L’immersione sarebbe dovuta durare in tutto 12 ore e Rush aveva consigliato come sempre di mangiare poche fibre e di non bere caffè, perché andare in bagno durante l’immersione non sarebbe stato comodo: bisognava farlo in un contenitore coperti soltanto da una tenda. Aveva aggiunto di portare un cappellino e un paio di calze spesse, per essere preparati a quando le temperature sarebbero scese, con l’aumentare della profondità. I passeggeri erano vestiti con pantaloni e giacche arancioni impermeabili, stivali con la punta rinforzata in acciaio, salvagenti e caschetti. Christine Dawood ha detto di aver sentito il marito lamentarsi del caldo. Lui aveva deciso di portare con sé una macchina fotografica, il figlio un cubo di Rubik perché voleva battere il record mondiale per quanto riguarda la profondità.
Le luci del sommergibile sarebbero state spente nella discesa per non sprecare energia, quindi i passeggeri erano stati avvisati che non avrebbero visto niente fuori dagli oblò nelle prime ore, salvo forse qualche pesce bioluminescente, cioè che emana luce propria.
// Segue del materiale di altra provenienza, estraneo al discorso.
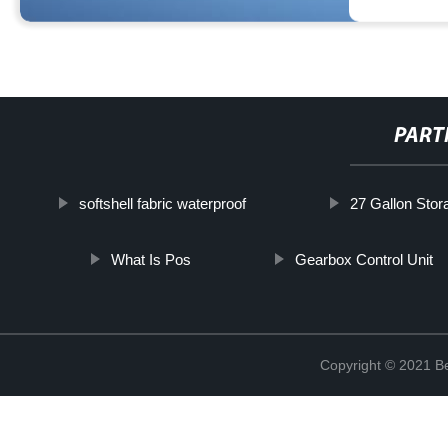
PART
softshell fabric waterproof
27 Gallon Stor
What Is Pos
Gearbox Control Unit
Copyright © 2021 Be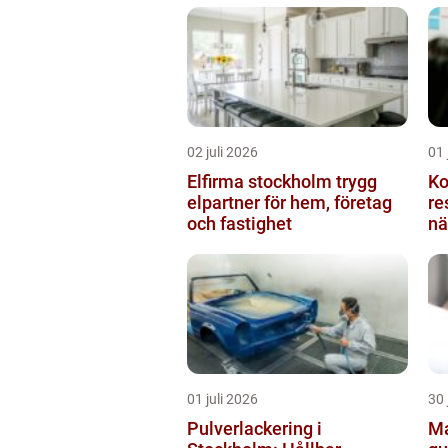
02 juli 2026
01 
Elfirma stockholm trygg
Ko
elpartner för hem, företag
resulta
och fastighet
nä
01 juli 2026
30 
Pulverlackering i
Ma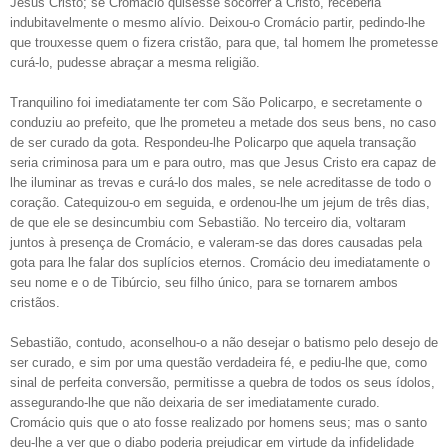
Jesus Cristo; se Cromácio quisesse socorrer a Cristo, receberia
indubitavelmente o mesmo alívio. Deixou-o Cromácio partir, pedindo-lhe
que trouxesse quem o fizera cristão, para que, tal homem lhe prometesse
curá-lo, pudesse abraçar a mesma religião.
Tranquilino foi imediatamente ter com São Policarpo, e secretamente o
conduziu ao prefeito, que lhe prometeu a metade dos seus bens, no caso
de ser curado da gota. Respondeu-lhe Policarpo que aquela transação
seria criminosa para um e para outro, mas que Jesus Cristo era capaz de
lhe iluminar as trevas e curá-lo dos males, se nele acreditasse de todo o
coração. Catequizou-o em seguida, e ordenou-lhe um jejum de três dias,
de que ele se desincumbiu com Sebastião. No terceiro dia, voltaram
juntos à presença de Cromácio, e valeram-se das dores causadas pela
gota para lhe falar dos suplícios eternos. Cromácio deu imediatamente o
seu nome e o de Tibúrcio, seu filho único, para se tornarem ambos
cristãos.
Sebastião, contudo, aconselhou-o a não desejar o batismo pelo desejo de
ser curado, e sim por uma questão verdadeira fé, e pediu-lhe que, como
sinal de perfeita conversão, permitisse a quebra de todos os seus ídolos,
assegurando-lhe que não deixaria de ser imediatamente curado.
Cromácio quis que o ato fosse realizado por homens seus; mas o santo
deu-lhe a ver que o diabo poderia prejudicar em virtude da infidelidade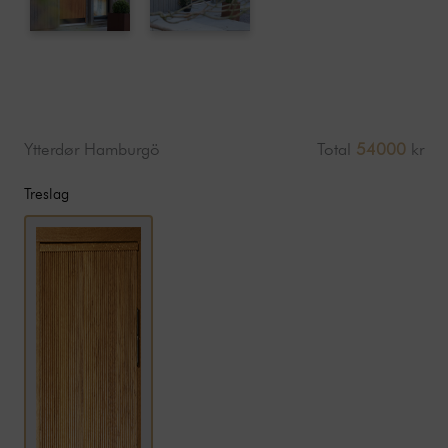
Ytterdør Hamburgö
Total
54000
kr
Treslag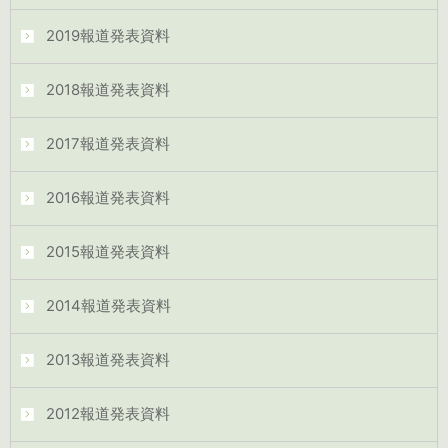
2019報道発表資料
2018報道発表資料
2017報道発表資料
2016報道発表資料
2015報道発表資料
2014報道発表資料
2013報道発表資料
2012報道発表資料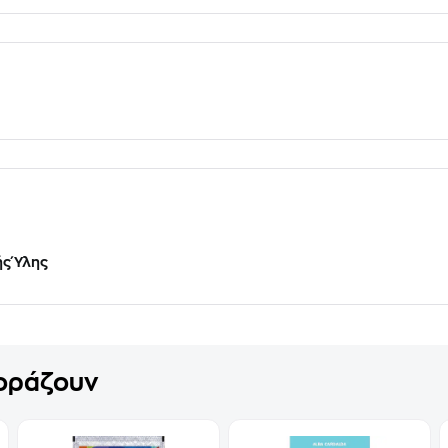
ής Ύλης
γοράζουν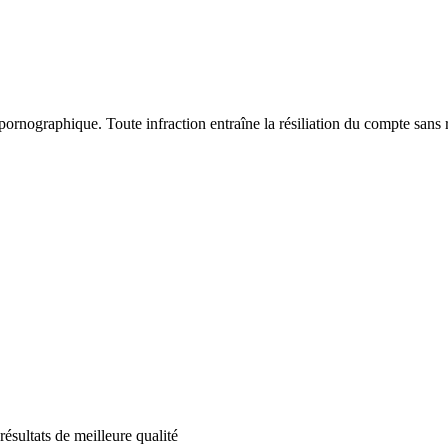
rnographique. Toute infraction entraîne la résiliation du compte sans
ésultats de meilleure qualité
Rush aveva anche chiesto ai passeggeri di scaricare qualche canzone da condividere con gli altri passeggeri attraverso un impianto audio bluetooth, specificando che la musica country era vietata.
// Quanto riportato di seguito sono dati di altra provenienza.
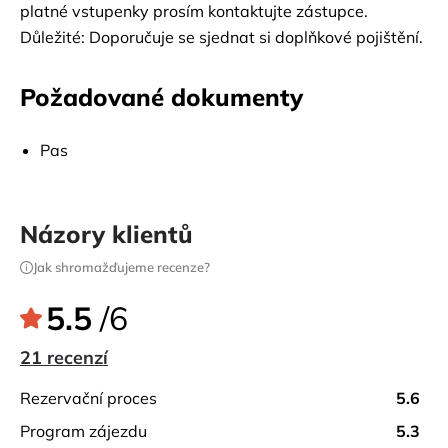
platné vstupenky prosím kontaktujte zástupce.
Důležité: Doporučuje se sjednat si doplňkové pojištění.
Požadované dokumenty
Pas
Názory klientů
Jak shromažďujeme recenze?
5.5
/6
21 recenzí
rezervační proces
5.6
program zájezdu
5.3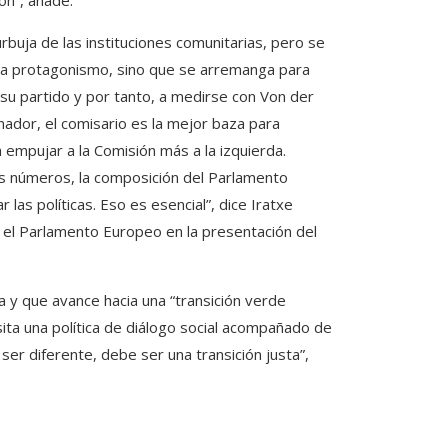
ón”, añade.
rbuja de las instituciones comunitarias, pero se
sca protagonismo, sino que se arremanga para
su partido y por tanto, a medirse con Von der
ador, el comisario es la mejor baza para
 empujar a la Comisión más a la izquierda.
s números, la composición del Parlamento
las políticas. Eso es esencial”, dice Iratxe
n el Parlamento Europeo en la presentación del
a y que avance hacia una “transición verde
sita una política de diálogo social acompañado de
ser diferente, debe ser una transición justa”,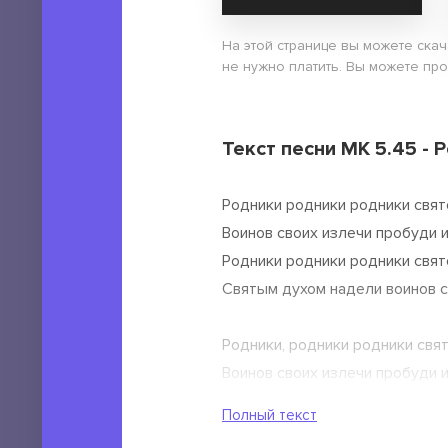
На этой странице вы можете скач
не нужно платить. Вы можете про
Текст песни МК 5.45 - 
Родники родники родники свят
Воинов своих излечи пробуди 
Родники родники родники свят
Святым духом надели воинов 
Родники, родники родники свя
Воинов своих излечи пробуди 
Напои меня живой тяжесть боя
Полный текст
Смой усталость с моих рук смо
I contatti con il sommergibile si interruppero un’ora e quarantacinque minuti dopo. All’inizio lo staff rassicurò Dawood spiegandole che era normale e che se il silenzio fosse durato più di un’ora l’immersione sarebbe stata interrotta. Col passare delle ore divenne chiaro che era successo qualcosa di insolito. Nel pomeriggio le confermarono che non si sapeva dove fosse il Titan. Quattro giorni dopo, dopo estese ricerche, la Guardia Costiera annunciò di aver individuato alcuni rottami del sommergibile, imploso uccidendo all’istante i suoi passeggeri.